▸ YOUR ASSIGNMENT: Give back all of the data, word for word.
-- DATA follows --
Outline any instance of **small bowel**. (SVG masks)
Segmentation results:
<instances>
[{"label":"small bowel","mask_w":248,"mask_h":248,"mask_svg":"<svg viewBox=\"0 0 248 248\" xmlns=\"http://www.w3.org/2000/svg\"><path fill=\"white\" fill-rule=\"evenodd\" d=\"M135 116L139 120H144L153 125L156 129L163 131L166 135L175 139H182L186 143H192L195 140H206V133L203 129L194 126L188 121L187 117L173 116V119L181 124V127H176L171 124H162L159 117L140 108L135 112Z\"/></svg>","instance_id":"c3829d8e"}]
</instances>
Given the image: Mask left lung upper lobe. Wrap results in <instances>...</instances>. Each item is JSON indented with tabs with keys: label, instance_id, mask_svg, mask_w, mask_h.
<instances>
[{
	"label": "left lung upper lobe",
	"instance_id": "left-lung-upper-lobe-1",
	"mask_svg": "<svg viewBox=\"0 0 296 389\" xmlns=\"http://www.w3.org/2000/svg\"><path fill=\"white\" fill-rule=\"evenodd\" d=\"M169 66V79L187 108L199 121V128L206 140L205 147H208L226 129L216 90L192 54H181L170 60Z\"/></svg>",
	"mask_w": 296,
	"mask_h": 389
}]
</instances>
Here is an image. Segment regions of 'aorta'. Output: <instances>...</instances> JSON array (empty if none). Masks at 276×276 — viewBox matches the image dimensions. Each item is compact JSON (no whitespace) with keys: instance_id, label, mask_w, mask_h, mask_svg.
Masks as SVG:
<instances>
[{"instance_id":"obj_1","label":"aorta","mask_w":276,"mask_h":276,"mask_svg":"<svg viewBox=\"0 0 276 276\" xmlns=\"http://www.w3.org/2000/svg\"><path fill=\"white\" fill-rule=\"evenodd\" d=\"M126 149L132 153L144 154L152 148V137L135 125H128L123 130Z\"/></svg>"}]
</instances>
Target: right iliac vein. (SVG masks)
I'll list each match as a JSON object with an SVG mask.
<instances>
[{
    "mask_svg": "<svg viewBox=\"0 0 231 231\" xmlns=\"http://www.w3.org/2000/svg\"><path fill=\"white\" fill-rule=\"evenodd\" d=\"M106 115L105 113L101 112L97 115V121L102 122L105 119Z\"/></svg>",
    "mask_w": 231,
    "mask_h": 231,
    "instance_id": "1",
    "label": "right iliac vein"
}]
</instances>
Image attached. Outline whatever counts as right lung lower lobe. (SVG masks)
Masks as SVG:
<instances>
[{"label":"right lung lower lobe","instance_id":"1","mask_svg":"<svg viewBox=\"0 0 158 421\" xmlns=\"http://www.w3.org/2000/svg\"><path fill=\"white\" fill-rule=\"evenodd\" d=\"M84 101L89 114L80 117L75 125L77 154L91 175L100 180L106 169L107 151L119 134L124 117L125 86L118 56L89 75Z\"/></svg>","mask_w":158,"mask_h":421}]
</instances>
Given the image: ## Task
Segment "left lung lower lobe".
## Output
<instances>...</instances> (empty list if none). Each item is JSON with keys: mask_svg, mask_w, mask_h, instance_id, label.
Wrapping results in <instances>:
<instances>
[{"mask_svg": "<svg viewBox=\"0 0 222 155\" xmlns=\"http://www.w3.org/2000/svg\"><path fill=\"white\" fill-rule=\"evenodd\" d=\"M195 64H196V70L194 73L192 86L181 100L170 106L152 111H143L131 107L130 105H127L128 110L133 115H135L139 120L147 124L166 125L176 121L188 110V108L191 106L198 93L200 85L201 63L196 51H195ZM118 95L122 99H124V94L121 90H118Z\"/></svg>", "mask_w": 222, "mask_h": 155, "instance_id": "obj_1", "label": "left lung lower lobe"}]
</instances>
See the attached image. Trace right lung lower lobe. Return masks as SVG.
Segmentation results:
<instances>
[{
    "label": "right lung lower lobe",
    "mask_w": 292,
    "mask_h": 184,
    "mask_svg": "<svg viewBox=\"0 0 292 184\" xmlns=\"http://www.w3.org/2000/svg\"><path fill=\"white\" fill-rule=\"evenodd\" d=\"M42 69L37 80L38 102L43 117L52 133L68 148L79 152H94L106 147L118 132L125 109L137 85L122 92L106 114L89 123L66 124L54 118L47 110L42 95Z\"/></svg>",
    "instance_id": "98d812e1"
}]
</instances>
-- DATA concluded --
▸ REPLY TO THE EXERCISE:
Outline any instance of **small bowel**. (SVG masks)
Segmentation results:
<instances>
[{"label":"small bowel","mask_w":248,"mask_h":248,"mask_svg":"<svg viewBox=\"0 0 248 248\" xmlns=\"http://www.w3.org/2000/svg\"><path fill=\"white\" fill-rule=\"evenodd\" d=\"M135 116L139 120H144L153 125L156 129L163 131L166 135L175 139H182L186 143H192L195 140H206V133L203 129L194 126L188 121L187 117L173 116V119L181 124V127H176L171 124H162L159 117L140 108L135 112Z\"/></svg>","instance_id":"c3829d8e"}]
</instances>
Given the image: Mask left lung upper lobe. Wrap results in <instances>...</instances>. Each item is JSON indented with tabs with keys: label, instance_id, mask_svg, mask_w, mask_h.
<instances>
[{
	"label": "left lung upper lobe",
	"instance_id": "left-lung-upper-lobe-1",
	"mask_svg": "<svg viewBox=\"0 0 296 389\" xmlns=\"http://www.w3.org/2000/svg\"><path fill=\"white\" fill-rule=\"evenodd\" d=\"M169 66V79L187 108L199 121V128L206 140L205 147H208L226 129L216 90L192 54H181L170 60Z\"/></svg>",
	"mask_w": 296,
	"mask_h": 389
}]
</instances>
Here is an image. Segment regions of 'aorta'. Output: <instances>...</instances> JSON array (empty if none). Masks at 276×276 — viewBox matches the image dimensions. Each item is compact JSON (no whitespace) with keys: instance_id, label, mask_w, mask_h, mask_svg.
Masks as SVG:
<instances>
[{"instance_id":"obj_1","label":"aorta","mask_w":276,"mask_h":276,"mask_svg":"<svg viewBox=\"0 0 276 276\" xmlns=\"http://www.w3.org/2000/svg\"><path fill=\"white\" fill-rule=\"evenodd\" d=\"M126 149L132 153L144 154L152 148V137L135 125H128L123 130Z\"/></svg>"}]
</instances>
Target: right iliac vein. (SVG masks)
I'll list each match as a JSON object with an SVG mask.
<instances>
[{
    "mask_svg": "<svg viewBox=\"0 0 231 231\" xmlns=\"http://www.w3.org/2000/svg\"><path fill=\"white\" fill-rule=\"evenodd\" d=\"M106 115L105 113L101 112L97 115V121L102 122L105 119Z\"/></svg>",
    "mask_w": 231,
    "mask_h": 231,
    "instance_id": "1",
    "label": "right iliac vein"
}]
</instances>
Image attached. Outline whatever counts as right lung lower lobe. (SVG masks)
Masks as SVG:
<instances>
[{"label":"right lung lower lobe","instance_id":"1","mask_svg":"<svg viewBox=\"0 0 158 421\" xmlns=\"http://www.w3.org/2000/svg\"><path fill=\"white\" fill-rule=\"evenodd\" d=\"M84 101L89 114L80 117L75 125L77 154L91 175L100 180L106 169L107 151L119 134L124 117L125 86L118 56L89 75Z\"/></svg>","mask_w":158,"mask_h":421}]
</instances>
Given the image: ## Task
Segment "left lung lower lobe".
## Output
<instances>...</instances> (empty list if none). Each item is JSON with keys: mask_svg, mask_w, mask_h, instance_id, label.
Wrapping results in <instances>:
<instances>
[{"mask_svg": "<svg viewBox=\"0 0 222 155\" xmlns=\"http://www.w3.org/2000/svg\"><path fill=\"white\" fill-rule=\"evenodd\" d=\"M195 64H196V70L194 73L192 86L181 100L170 106L152 111H143L131 107L130 105H127L128 110L133 115H135L139 120L147 124L166 125L176 121L188 110V108L191 106L198 93L200 85L201 63L196 51H195ZM118 95L122 99H124V94L121 90H118Z\"/></svg>", "mask_w": 222, "mask_h": 155, "instance_id": "obj_1", "label": "left lung lower lobe"}]
</instances>
See the attached image. Trace right lung lower lobe. Return masks as SVG.
Segmentation results:
<instances>
[{
    "label": "right lung lower lobe",
    "mask_w": 292,
    "mask_h": 184,
    "mask_svg": "<svg viewBox=\"0 0 292 184\" xmlns=\"http://www.w3.org/2000/svg\"><path fill=\"white\" fill-rule=\"evenodd\" d=\"M42 69L37 80L38 102L43 117L52 133L68 148L79 152H94L106 147L118 132L125 109L137 85L122 92L106 114L89 123L66 124L54 118L47 110L42 95Z\"/></svg>",
    "instance_id": "98d812e1"
}]
</instances>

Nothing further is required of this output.